• _WHAT THE TASK REQUIRES_: Restate word for word the section of the entries that opens at the line containing "August 9, 2026" and closes at the line containing "est doté d'un système de", both lines kept, pictures dropped.

Page-level text extractions
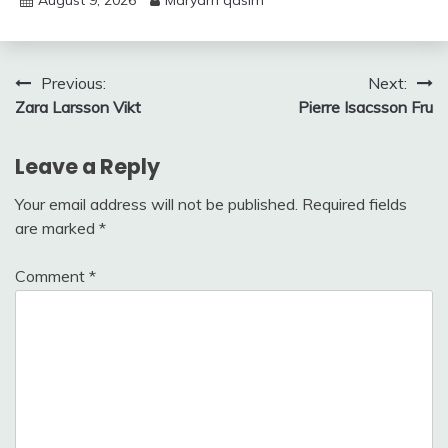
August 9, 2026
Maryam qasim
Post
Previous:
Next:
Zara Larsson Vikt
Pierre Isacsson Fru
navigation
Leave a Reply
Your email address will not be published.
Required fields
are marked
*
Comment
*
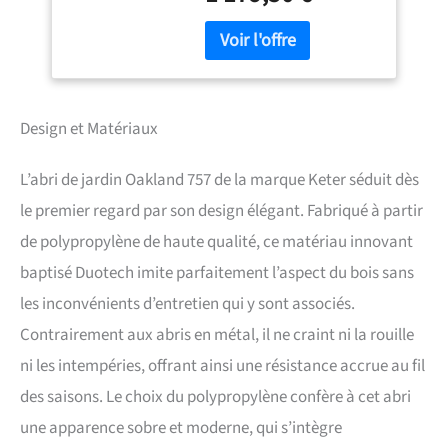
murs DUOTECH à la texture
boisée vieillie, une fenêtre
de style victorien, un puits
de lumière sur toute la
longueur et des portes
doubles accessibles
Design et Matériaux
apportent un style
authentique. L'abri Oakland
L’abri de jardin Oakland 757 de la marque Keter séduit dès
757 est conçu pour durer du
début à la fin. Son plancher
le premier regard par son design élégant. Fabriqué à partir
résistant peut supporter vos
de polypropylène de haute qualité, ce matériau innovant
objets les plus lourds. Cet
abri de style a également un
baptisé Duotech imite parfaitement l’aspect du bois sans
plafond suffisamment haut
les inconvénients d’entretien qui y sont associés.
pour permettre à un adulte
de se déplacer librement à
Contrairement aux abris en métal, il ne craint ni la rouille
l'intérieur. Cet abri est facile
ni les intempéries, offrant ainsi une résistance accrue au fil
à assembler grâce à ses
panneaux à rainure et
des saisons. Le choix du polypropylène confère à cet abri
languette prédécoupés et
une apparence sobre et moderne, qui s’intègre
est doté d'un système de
* * *
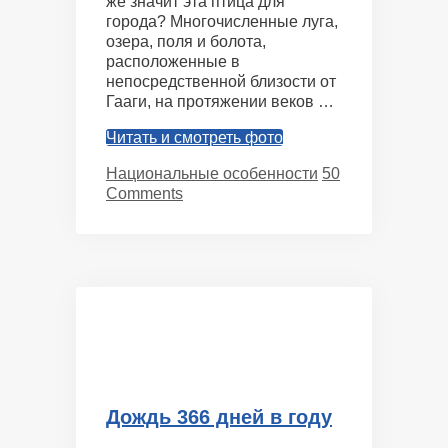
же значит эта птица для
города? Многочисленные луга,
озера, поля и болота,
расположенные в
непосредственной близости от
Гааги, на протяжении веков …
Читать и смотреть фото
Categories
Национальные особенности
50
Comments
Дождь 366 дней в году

• _OUTPUT OF THE EXERCISE_:
August 9, 2026
Maryam qasim
Post
Previous:
Next:
Zara Larsson Vikt
Pierre Isacsson Fru
navigation
Leave a Reply
Your email address will not be published.
Required fields
are marked
*
Comment
*
murs DUOTECH à la texture
boisée vieillie, une fenêtre
de style victorien, un puits
de lumière sur toute la
longueur et des portes
doubles accessibles
Design et Matériaux
apportent un style
authentique. L'abri Oakland
L’abri de jardin Oakland 757 de la marque Keter séduit dès
757 est conçu pour durer du
début à la fin. Son plancher
le premier regard par son design élégant. Fabriqué à partir
résistant peut supporter vos
de polypropylène de haute qualité, ce matériau innovant
objets les plus lourds. Cet
abri de style a également un
baptisé Duotech imite parfaitement l’aspect du bois sans
plafond suffisamment haut
les inconvénients d’entretien qui y sont associés.
pour permettre à un adulte
de se déplacer librement à
Contrairement aux abris en métal, il ne craint ni la rouille
l'intérieur. Cet abri est facile
ni les intempéries, offrant ainsi une résistance accrue au fil
à assembler grâce à ses
panneaux à rainure et
des saisons. Le choix du polypropylène confère à cet abri
languette prédécoupés et
une apparence sobre et moderne, qui s’intègre
est doté d'un système de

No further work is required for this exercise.